By Leigh E. Colihan | 64 Am. U. L. Rev. 645 (2015)

Children are not allowed to purchase cigarettes, yet they may legally work on the fields that produce the tobacco for those cigarettes.  This anomaly can be traced back to the passage of the Fair Labor Standards Act (FLSA) in 1938 when the original exemption for agricultural laborers was first carved out.  The largely outmoded ideology that all farm work is wholesome fueled the legislature in 1938 to fight against a broad application of the minimum wage, overtime, and child labor provisions to the agricultural industry.  This created a sharp disconnect between the protections provided to children working in non-agricultural employment and those working in agriculture.  Today, the agricultural regulations remain unchanged.

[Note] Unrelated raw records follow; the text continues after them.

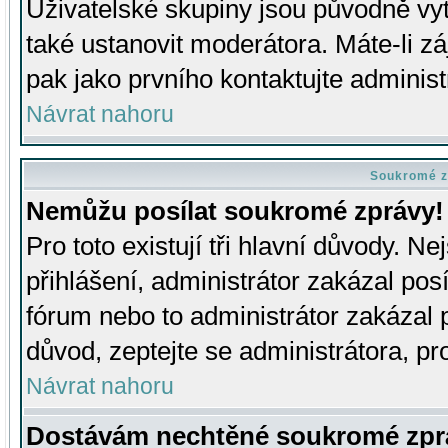
Uživatelské skupiny jsou původně v
také ustanovit moderátora. Máte-li zá
pak jako prvního kontaktujte adminis
Návrat nahoru
Soukromé z
Nemůžu posílat soukromé zprávy!
Pro toto existují tři hlavní důvody. Ne
přihlášení, administrátor zakázal po
fórum nebo to administrátor zakázal 
důvod, zeptejte se administrátora, pro
Návrat nahoru
Dostávám nechtěné soukromé zpr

In 2011, the Department of Labor (DOL) resolved to correct this discrepancy in the law and specifically sought to forbid the employment of child farm workers in tobacco production.  However, the DOL abandoned its plans for revision, conceding to pressure from Congress and farm representatives who feared the revisions would alter farming norms and negatively impact family-owned farms.  Because of the DOL’s decision, children, some as young as twelve, continue to legally work on tobacco farms.  This Comment argues that the DOL shirked its statutory responsibility under the FLSA and acted arbitrarily and capriciously in its decision not to revise the current agricultural provisions.